Task requirements
Of all the lines in the records below, copy only those that contain the string "therapy".
───── Data for this task
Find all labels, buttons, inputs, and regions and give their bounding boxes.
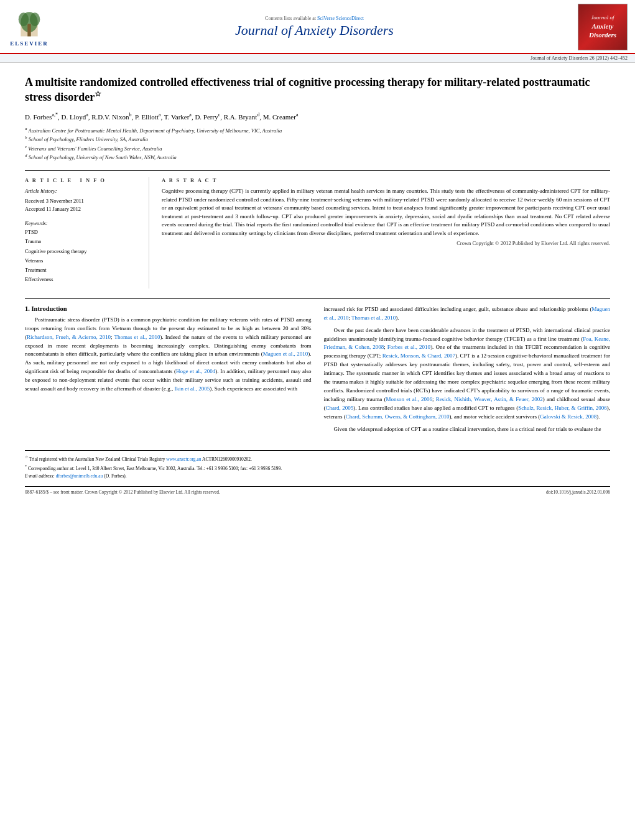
- ref-resick2002[interactable]: Resick, Nishith, Weaver, Astin, & Feuer,…: [436, 396, 543, 402]
- journal-title: Journal of Anxiety Disorders: [51, 22, 578, 39]
- elsevier-tree-icon: [14, 8, 45, 39]
- intro-para3: Over the past decade there have been con…: [324, 326, 611, 422]
- svg-point-4: [30, 12, 40, 26]
- ref-galovski2008[interactable]: Galovski & Resick, 2008: [540, 413, 596, 420]
- keyword-treatment: Treatment: [25, 265, 141, 275]
- svg-rect-2: [27, 24, 30, 36]
- ref-thomas2010b[interactable]: Thomas et al., 2010: [351, 315, 396, 321]
- article-info-col: A R T I C L E I N F O Article history: R…: [25, 177, 149, 288]
- section-divider: [25, 298, 610, 299]
- footnotes-section: ☆ Trial registered with the Australian N…: [25, 450, 610, 480]
- abstract-label: A B S T R A C T: [162, 177, 610, 183]
- footnote-trial: ☆ Trial registered with the Australian N…: [25, 455, 610, 463]
- affiliations: a Australian Centre for Posttraumatic Me…: [25, 126, 610, 162]
- ref-resick2007[interactable]: Resick, Monson, & Chard, 2007: [382, 353, 455, 359]
- journal-logo-text: Journal of AnxietyDisorders: [589, 14, 616, 40]
- ref-forbes2010[interactable]: Forbes et al., 2010: [387, 344, 430, 350]
- keywords-list: PTSD Trauma Cognitive processing therapy…: [25, 228, 141, 285]
- journal-logo-box: Journal of AnxietyDisorders: [578, 4, 628, 50]
- ref-foa2008[interactable]: Foa, Keane, Friedman, & Cohen, 2008: [324, 336, 611, 351]
- ref-chard2010[interactable]: Chard, Schumm, Owens, & Cottingham, 2010: [346, 413, 450, 420]
- bottom-bar: 0887-6185/$ – see front matter. Crown Co…: [25, 486, 610, 495]
- footnote-email: E-mail address: dforbes@unimelb.edu.au (…: [25, 473, 610, 479]
- article-history: Article history: Received 3 November 201…: [25, 187, 141, 214]
- abstract-col: A B S T R A C T Cognitive processing the…: [162, 177, 610, 288]
- intro-header: 1. Introduction: [25, 305, 312, 312]
- received-date: Received 3 November 2011: [25, 198, 84, 204]
- elsevier-logo: ELSEVIER: [7, 8, 51, 47]
- keyword-ptsd: PTSD: [25, 228, 141, 237]
- ref-maguen2010a[interactable]: Maguen et al., 2010: [263, 351, 308, 357]
- issn-line: 0887-6185/$ – see front matter. Crown Co…: [25, 489, 220, 495]
- intro-para4: Given the widespread adoption of CPT as …: [324, 425, 611, 434]
- ref-hoge[interactable]: Hoge et al., 2004: [176, 368, 215, 374]
- article-info-label: A R T I C L E I N F O: [25, 177, 141, 183]
- elsevier-brand-text: ELSEVIER: [10, 40, 49, 47]
- ref-thomas2010a[interactable]: Thomas et al., 2010: [114, 334, 160, 340]
- authors-line: D. Forbesa,*, D. Lloyda, R.D.V. Nixonb, …: [25, 111, 610, 122]
- intro-para2: increased risk for PTSD and associated d…: [324, 305, 611, 323]
- body-col-right: increased risk for PTSD and associated d…: [324, 305, 611, 438]
- body-section: 1. Introduction Posttraumatic stress dis…: [25, 305, 610, 438]
- keyword-trauma: Trauma: [25, 237, 141, 246]
- doi-line: doi:10.1016/j.janxdis.2012.01.006: [546, 489, 610, 495]
- article-info-bar: Journal of Anxiety Disorders 26 (2012) 4…: [0, 54, 635, 63]
- keyword-cpt: Cognitive processing therapy: [25, 247, 141, 256]
- ref-ikin[interactable]: Ikin et al., 2005: [174, 385, 210, 392]
- anzctr-link[interactable]: www.anzctr.org.au: [166, 456, 201, 461]
- keyword-veterans: Veterans: [25, 256, 141, 265]
- history-label: Article history:: [25, 187, 141, 196]
- copyright-line: Crown Copyright © 2012 Published by Else…: [162, 240, 610, 246]
- keywords-section: Keywords: PTSD Trauma Cognitive processi…: [25, 220, 141, 285]
- article-journal-ref: Journal of Anxiety Disorders 26 (2012) 4…: [531, 55, 628, 61]
- accepted-date: Accepted 11 January 2012: [25, 206, 81, 212]
- info-abstract-section: A R T I C L E I N F O Article history: R…: [25, 170, 610, 288]
- footnote-asterisk-sym: *: [25, 464, 27, 468]
- footnote-corresponding: * Corresponding author at: Level 1, 340 …: [25, 464, 610, 472]
- title-star: ☆: [95, 90, 101, 98]
- sciverse-line: Contents lists available at SciVerse Sci…: [51, 16, 578, 21]
- article-title: A multisite randomized controlled effect…: [25, 75, 610, 105]
- sciverse-link[interactable]: SciVerse ScienceDirect: [317, 16, 364, 21]
- journal-logo-title: AnxietyDisorders: [589, 22, 616, 39]
- body-col-left: 1. Introduction Posttraumatic stress dis…: [25, 305, 312, 438]
- email-link[interactable]: dforbes@unimelb.edu.au: [56, 473, 103, 479]
- ref-monson2006[interactable]: Monson et al., 2006: [386, 396, 433, 402]
- ref-richardson[interactable]: Richardson, Frueh, & Acierno, 2010: [27, 334, 111, 340]
- keyword-effectiveness: Effectiveness: [25, 275, 141, 284]
- main-content: A multisite randomized controlled effect…: [0, 63, 635, 507]
- footnote-star-sym: ☆: [25, 455, 28, 459]
- intro-para1: Posttraumatic stress disorder (PTSD) is …: [25, 316, 312, 394]
- journal-header: ELSEVIER Contents lists available at Sci…: [0, 0, 635, 54]
- ref-chard2005[interactable]: Chard, 2005: [326, 405, 354, 411]
- journal-center: Contents lists available at SciVerse Sci…: [51, 16, 578, 39]
- keywords-label: Keywords:: [25, 220, 141, 226]
- abstract-text: Cognitive processing therapy (CPT) is cu…: [162, 187, 610, 238]
- ref-schulz2006[interactable]: Schulz, Resick, Huber, & Griffin, 2006: [518, 405, 607, 411]
- svg-point-3: [19, 12, 29, 26]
──────────
Response
- keywords-list: PTSD Trauma Cognitive processing therapy…: [25, 228, 141, 285]
- keyword-cpt: Cognitive processing therapy: [25, 247, 141, 256]
- abstract-text: Cognitive processing therapy (CPT) is cu…: [162, 187, 610, 238]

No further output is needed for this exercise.